• **Directions**
Return the lines below that contain the word "AMBIENTAL".

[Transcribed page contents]
★ ★ ★ ★ ★

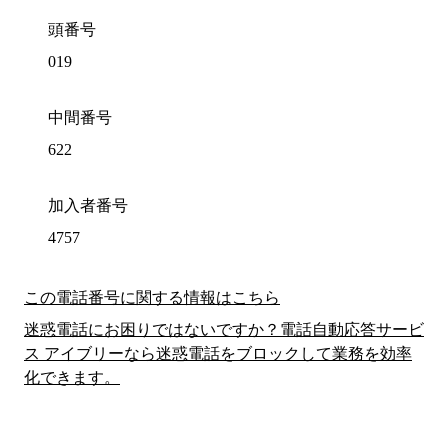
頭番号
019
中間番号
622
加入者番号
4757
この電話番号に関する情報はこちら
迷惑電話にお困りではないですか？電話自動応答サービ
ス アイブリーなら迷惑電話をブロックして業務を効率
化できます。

★ ★ ★ ★ ★

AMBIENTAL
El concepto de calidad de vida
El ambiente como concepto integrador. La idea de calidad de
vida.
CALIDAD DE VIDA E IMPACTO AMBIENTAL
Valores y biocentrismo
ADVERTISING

★ ★ ★ ★ ★

• **Task answer**
AMBIENTAL
CALIDAD DE VIDA E IMPACTO AMBIENTAL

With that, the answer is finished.